I often tell people this is one of my “money-back guarantee” books, meaning if you don’t like it, please take it back to the store and ask for a refund (most bookstores will comply). Because honestly, it’s one of the most “likeable” books I’ve ever written, even with that naughty, naughty rain forest love scene with the funny cigars. (The review cited above offers readers a warning about that….) When you’re writing about a young woman’s sexual awakening, you find yourself thinking up stuff like this.
The Charm School, first published in 1999, is a USA Today Bestseller again. It was the first of my books to appear on this list–I still have the printout from April 1999. Here we go again. So happy for Isadora, Ryan and the motley gang aboard the Swan. And very grateful to the readers who are embracing this book.
I rarely know; my novels are stitched together with bits and pieces like a crazy quilt. By the time I finish, the inciting idea has morphed and changed so much that it’s virtually disappeared into the fabric of the story.
Not so Isadora. She appeared full-fledged before me, demanded her story be told and refused to morph. I don’t recall why I was paging through an ancient book about Boston, but I came across this illustration:
And…voila! Isadora was born. I knew she was miserable and smart and repressed, and had a fine story to tell.

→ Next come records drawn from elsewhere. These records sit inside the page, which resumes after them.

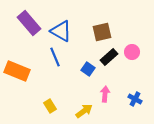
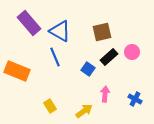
blue triangle: moved 1 px left
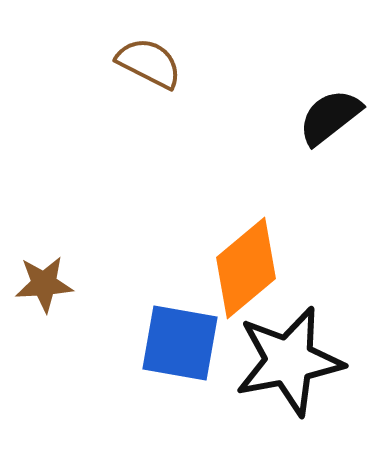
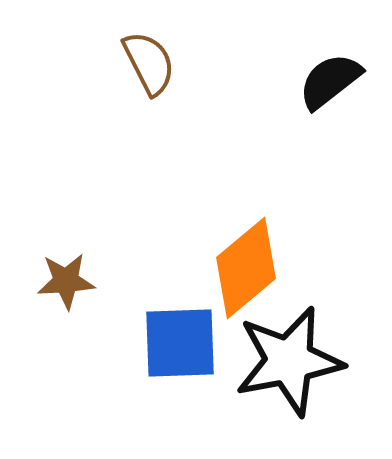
brown semicircle: rotated 36 degrees clockwise
black semicircle: moved 36 px up
brown star: moved 22 px right, 3 px up
blue square: rotated 12 degrees counterclockwise
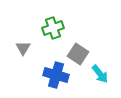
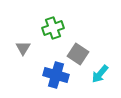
cyan arrow: rotated 78 degrees clockwise
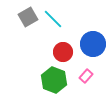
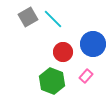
green hexagon: moved 2 px left, 1 px down
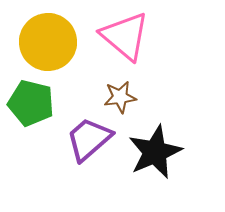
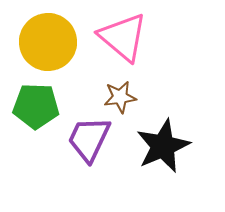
pink triangle: moved 2 px left, 1 px down
green pentagon: moved 5 px right, 3 px down; rotated 12 degrees counterclockwise
purple trapezoid: rotated 24 degrees counterclockwise
black star: moved 8 px right, 6 px up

When I finished writing The Charm School, I sent a copy of this portrait to the publisher because in their art questionnaire, they wanted to know what the main character looked like. >>sound of art director howling with laughter<<
Here is Isadora in the illustrator’s imagination, along with a toothsome Ryan. It’s a before-and-after Extreme Makeover. Also note the butterfly, mentioned in yesterday’s post. It’s visible through the die-cut window.
And finally, in stores now, is the 2008 Isadora. She’s looking very fit indeed, Ryan is as flamboyant as ever, and I kind of like that their facees are left up to the imagination.
What about you? Which cover do you prefer?